On the other hand, Dee, while intelligent, lacks her mother’s nature. Exposed to new ideas, she begins to see at least the objects of her childhood differently. Where she was earlier contemptuous, she now believes that they are the heritage of her community. However, she still lacks true appreciation for them and the value they have for those who crafted them with their own hands, and the reasons they did so. In fact, while she is high on the liberating power of new ideas rooted in history, she is unable to care for the very real people who are an important living part of that history and culture.
The quilts Dee, now Wangero, wants to take away with her are an important symbol of African-American history and culture. They have taken a long while to make and have been pieced together with several scraps of cloth accumulated over the years. They also include bits dating back to the Civil War. This fact, in particular, elevates them in Dee’s mind—they are a part of her heritage and should be preserved and hung up, not used. However, quilts are utilitarian objects; they were stitched with the purpose of being used regularly, and they contain old scraps not to make them historically valuable but because it is practical. Dee completely misses this point.
She also overlooks the emotional significance of the quilts and how that adds to the heritage contained in the quilts. A community is made up of the people in it, and their feelings for each other are a crucial element of what holds them together. While practical, the quilts are significant for Maggie as they were stitched by her grandmother and aunt, who also passed on the skill to her. She may even have contributed to their making herself while she was learning. By showing herself as unable to understand such subtleties, Dee reveals that she continues to be individualistic while believing that she is a part of a collective cause.
Exposure to new ideas in the urban spaces Dee chose to move to made her see the objects of her childhood differently.
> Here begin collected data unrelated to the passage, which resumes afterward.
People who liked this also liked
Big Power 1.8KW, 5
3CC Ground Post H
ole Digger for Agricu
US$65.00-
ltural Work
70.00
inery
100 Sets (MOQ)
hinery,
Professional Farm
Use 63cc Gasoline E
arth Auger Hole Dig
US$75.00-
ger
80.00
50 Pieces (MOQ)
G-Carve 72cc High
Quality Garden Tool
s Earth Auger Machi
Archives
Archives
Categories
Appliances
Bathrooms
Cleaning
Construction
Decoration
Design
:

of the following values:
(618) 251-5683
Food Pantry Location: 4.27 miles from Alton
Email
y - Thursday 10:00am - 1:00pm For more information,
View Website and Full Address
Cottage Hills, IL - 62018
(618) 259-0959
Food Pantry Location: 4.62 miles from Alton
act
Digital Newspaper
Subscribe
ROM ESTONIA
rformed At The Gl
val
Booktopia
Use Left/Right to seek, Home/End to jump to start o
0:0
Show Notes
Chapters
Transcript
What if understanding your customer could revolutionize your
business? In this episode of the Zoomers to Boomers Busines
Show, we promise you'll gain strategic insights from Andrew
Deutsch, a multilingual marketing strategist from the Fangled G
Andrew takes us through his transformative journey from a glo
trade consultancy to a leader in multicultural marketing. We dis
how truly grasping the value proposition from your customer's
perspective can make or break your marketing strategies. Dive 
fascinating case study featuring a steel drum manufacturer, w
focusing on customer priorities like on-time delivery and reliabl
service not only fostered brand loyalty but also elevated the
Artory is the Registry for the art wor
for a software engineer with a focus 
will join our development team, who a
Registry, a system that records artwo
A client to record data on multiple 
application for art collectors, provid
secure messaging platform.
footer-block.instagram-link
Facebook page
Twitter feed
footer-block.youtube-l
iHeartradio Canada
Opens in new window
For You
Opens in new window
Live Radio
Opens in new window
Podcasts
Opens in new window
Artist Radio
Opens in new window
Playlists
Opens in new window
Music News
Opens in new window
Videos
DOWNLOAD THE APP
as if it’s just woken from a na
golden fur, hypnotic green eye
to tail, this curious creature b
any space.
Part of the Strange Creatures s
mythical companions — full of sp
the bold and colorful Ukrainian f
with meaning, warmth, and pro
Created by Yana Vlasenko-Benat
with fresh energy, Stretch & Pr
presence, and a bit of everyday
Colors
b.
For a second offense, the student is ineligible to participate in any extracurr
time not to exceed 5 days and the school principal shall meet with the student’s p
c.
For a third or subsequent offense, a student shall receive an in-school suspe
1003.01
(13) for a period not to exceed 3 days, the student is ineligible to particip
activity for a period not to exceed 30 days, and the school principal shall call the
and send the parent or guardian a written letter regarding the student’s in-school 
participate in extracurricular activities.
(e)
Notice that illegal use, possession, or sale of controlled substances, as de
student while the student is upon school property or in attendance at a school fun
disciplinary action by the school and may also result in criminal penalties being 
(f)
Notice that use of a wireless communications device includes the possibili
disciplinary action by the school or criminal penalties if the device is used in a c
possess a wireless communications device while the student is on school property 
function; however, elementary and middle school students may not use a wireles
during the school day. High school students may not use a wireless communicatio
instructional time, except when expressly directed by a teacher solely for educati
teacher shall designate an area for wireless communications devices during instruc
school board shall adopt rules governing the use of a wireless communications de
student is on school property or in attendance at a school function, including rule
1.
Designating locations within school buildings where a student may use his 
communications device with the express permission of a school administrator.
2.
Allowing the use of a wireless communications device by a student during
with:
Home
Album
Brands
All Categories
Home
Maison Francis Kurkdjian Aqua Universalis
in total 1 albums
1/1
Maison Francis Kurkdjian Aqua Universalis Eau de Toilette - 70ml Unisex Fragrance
However, it did not change the way she saw her childhood itself, the people she grew up around, and the value they infused into the objects she is now fascinated with.
Her brashness and disrespect cause Mama to run out of patience and ultimately deny Dee’s demands for the quilts. This clash is likely representative of several such conflicts taking place in homes where the environment outside is undergoing drastic changes.
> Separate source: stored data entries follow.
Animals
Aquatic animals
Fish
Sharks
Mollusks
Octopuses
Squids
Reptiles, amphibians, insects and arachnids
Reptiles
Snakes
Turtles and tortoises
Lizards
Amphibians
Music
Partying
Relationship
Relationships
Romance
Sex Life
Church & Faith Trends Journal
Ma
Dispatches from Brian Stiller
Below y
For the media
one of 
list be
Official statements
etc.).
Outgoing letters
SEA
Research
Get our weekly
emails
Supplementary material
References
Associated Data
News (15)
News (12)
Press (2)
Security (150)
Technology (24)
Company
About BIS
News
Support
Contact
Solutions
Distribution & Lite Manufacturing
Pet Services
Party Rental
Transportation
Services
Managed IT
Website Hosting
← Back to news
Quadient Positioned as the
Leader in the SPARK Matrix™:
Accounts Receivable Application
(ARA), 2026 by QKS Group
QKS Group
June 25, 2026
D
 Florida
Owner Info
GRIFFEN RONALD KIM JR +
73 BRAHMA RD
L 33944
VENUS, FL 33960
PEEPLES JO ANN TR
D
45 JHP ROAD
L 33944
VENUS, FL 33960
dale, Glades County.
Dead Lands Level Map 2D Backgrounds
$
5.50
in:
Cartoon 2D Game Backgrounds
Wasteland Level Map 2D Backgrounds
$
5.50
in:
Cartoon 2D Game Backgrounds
On the other hand, Dee’s learning, experiences, and call for preservation of heritage are not invalid. She is still young and has much to learn. Her education, and that of several others like her, will eventually lead to an upliftment of the African-American community as a whole.
FAQs
-
Why did Dee change her name?
During slavery, most slaves were named by and/or after their white masters. The earliest generations of slaves brought from Africa were stripped of their birth names. During the Civil Rights movement, newly aware of their forgotten histories and cultures, several African-Americans renamed themselves in an attempt to return to and/or feel closer to their roots. It was also a means to distance themselves from their oppressed pasts. This is why Dee changed her name.
-
What does the quilt symbolize in Everyday Use?
The quilt in Everyday Use is a symbol of African-American heritage, particularly that of African-American women. It is a practical and commonplace object created for daily use. However, it is the product of a long period of labor-intensive work. Quilting, or the practice of making quilts, is now considered as an art form.
-
What are the themes in Everyday Use?
The short story Everyday Use deals with a conflict arising from differences in experience and thought within the African-American community. It also discusses the community’s heritage as contained within cultural objects and wonders about the source of their importance.